Since we need to prove logical equivalence, we will need two proofs (one for either direction).

Proof 1:

I begin by assuming that the sequence $\{ z_n \}$ converges to $w$, and my aim is to show that the sequence of real and imaginary parts of $z_n$ converge to the real and imaginary parts of $w$, respectively.
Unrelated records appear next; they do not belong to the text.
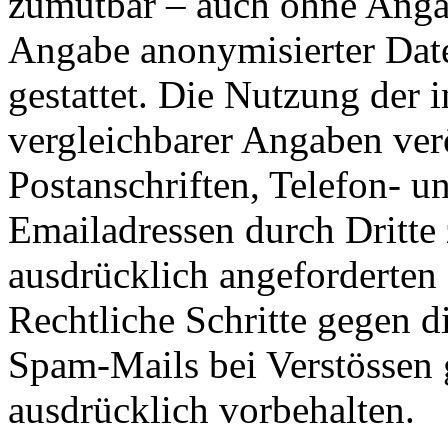
zumutbar – auch ohne Angab
Angabe anonymisierter Dat
gestattet. Die Nutzung der
vergleichbarer Angaben ver
Postanschriften, Telefon-
Emailadressen durch Dritte
ausdrücklich angeforderten I
Rechtliche Schritte gegen 
Spam-Mails bei Verstössen 
ausdrücklich vorbehalten.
$$| z_n - w | \ge || z_n | - | w || \ge | \mathcal{R} \{ z_n \} - \mathcal{R} \{ w \} |$$

(Since $|\mathcal{R} \{ z \}| \le |z|$ for $z \in \mathbb{C}$.)

Therefore, we have that

$$ \lim_{n \to \infty } || z_n | - | w || \ge \lim_{n \to \infty} | \mathcal{R} \{ z_n \} - \mathcal{R} \{ w \} | $$

And since we assumed that the sequence $\{ z_n \}$ converges to $w$ (that is, that $\lim_{n \to \infty} z_n = w$), we have that $\lim_{n \to \infty} | \mathcal{R} \{ z_n \} - \mathcal{R} \{ w \} |$ converges to $0$, since $\lim_{n \to \infty } || z_n | - | w ||$ converges to $0$.

And so we have shown that the real parts of $z_n$ converge to the real parts of $w$.

The proof of convergence for the imaginary parts is analogous.

Proof 2:

I begin by assuming that the real and imaginary parts of $z_n$ converge to the real and imaginary parts of $w$.

$$\begin{align} | z_n - w | &= | (x_n + iy_n) - (x + iy)| \\ &= | (x_n - x) + i(y_n - y)| \\ &= \sqrt{ (x_n - x)^2 + (y_n - y)^2 } \end{align}$$

We assumed that $\lim_{n \to \infty} x_n = x$ and $\lim_{n \to \infty} y_n = y$.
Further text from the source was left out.